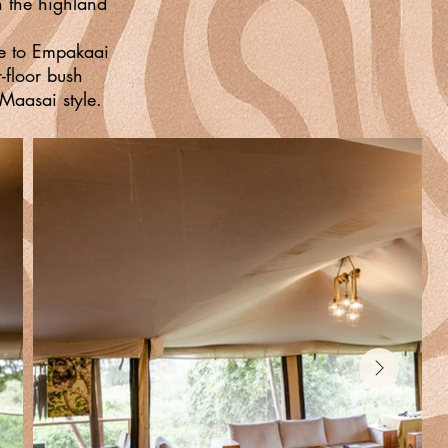
h the highland
ike to Empakaai
r-floor bush
Maasai style.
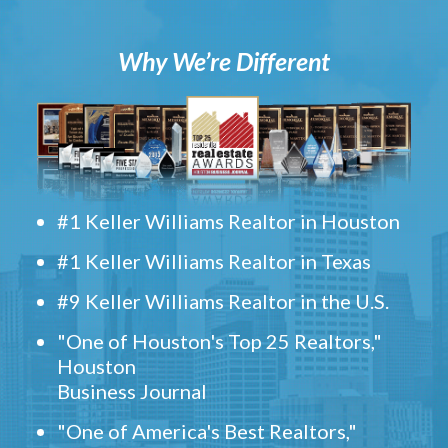
Why We’re Different
#1 Keller Williams Realtor in Houston
#1 Keller Williams Realtor in Texas
#9 Keller Williams Realtor in the U.S.
"One of Houston's Top 25 Realtors,"
Houston
Business Journal
"One of America's Best Realtors,"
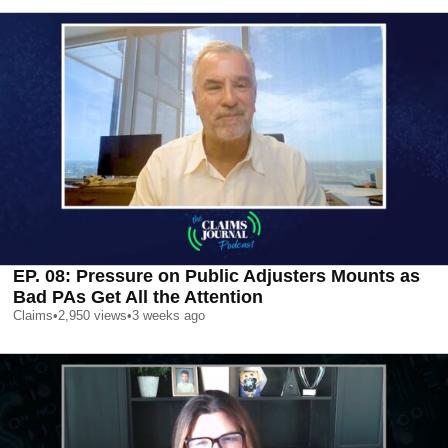
EP. 08: Pressure on Public Adjusters Mounts as
Bad PAs Get All the Attention
Claims
•
2,950
views
•
3 weeks ago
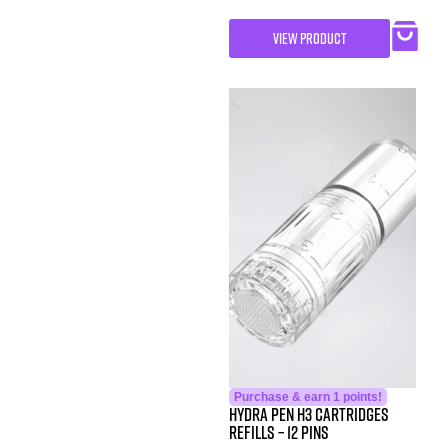
VIEW PRODUCT
Purchase & earn 1 points!
Hydra Pen H3 Cartridges
Refills – 12 Pins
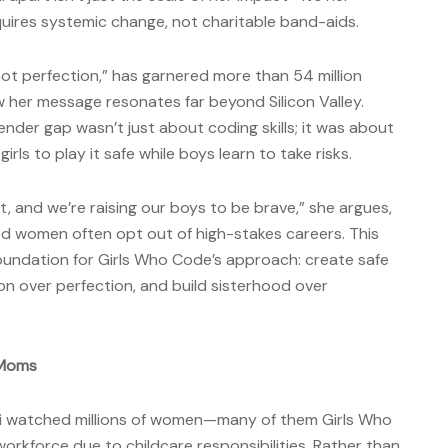
uires systemic change, not charitable band-aids.
 not perfection,” has garnered more than 54 million
 her message resonates far beyond Silicon Valley.
nder gap wasn’t just about coding skills; it was about
rls to play it safe while boys learn to take risks.
ct, and we’re raising our boys to be brave,” she argues,
ed women often opt out of high-stakes careers. This
oundation for Girls Who Code’s approach: create safe
tion over perfection, and build sisterhood over
 Moms
ni watched millions of women—many of them Girls Who
rkforce due to childcare responsibilities. Rather than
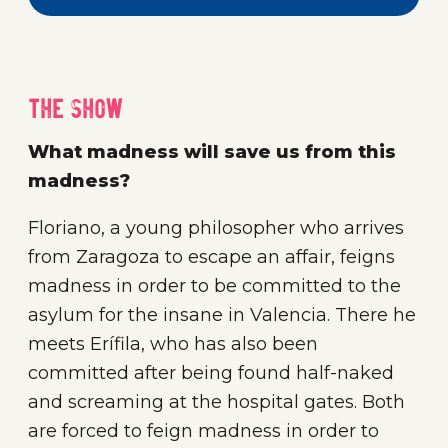
The show
What madness will save us from this
madness?
Floriano, a young philosopher who arrives
from Zaragoza to escape an affair, feigns
madness in order to be committed to the
asylum for the insane in Valencia. There he
meets Erífila, who has also been
committed after being found half-naked
and screaming at the hospital gates. Both
are forced to feign madness in order to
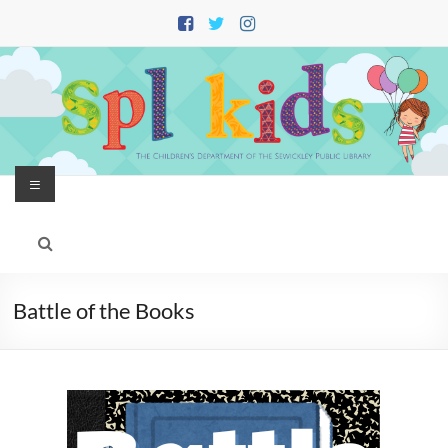
Skip
to
content
Menu
Battle of the Books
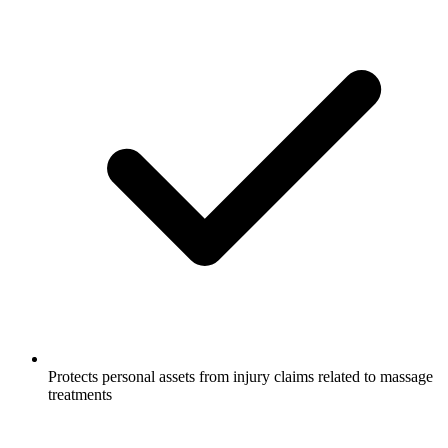
Protects personal assets from injury claims related to massage
treatments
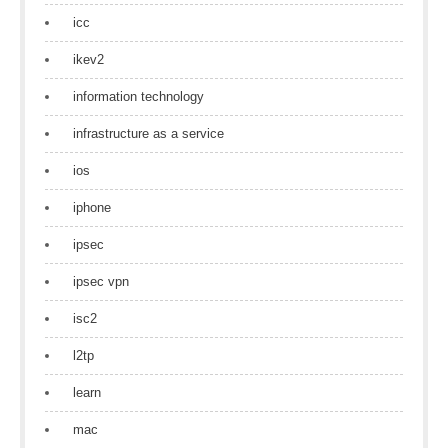
icc
ikev2
information technology
infrastructure as a service
ios
iphone
ipsec
ipsec vpn
isc2
l2tp
learn
mac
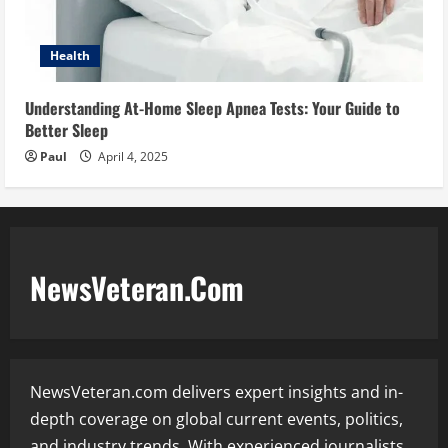
Health
Understanding At-Home Sleep Apnea Tests: Your Guide to
Better Sleep
Paul
April 4, 2025
NewsVeteran.Com
NewsVeteran.com delivers expert insights and in-
depth coverage on global current events, politics,
and industry trends. With experienced journalists,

Your task: Tally up the lines holding the word "Sleep" in the data above, and answer with that figure only.

Answer to the problem: 2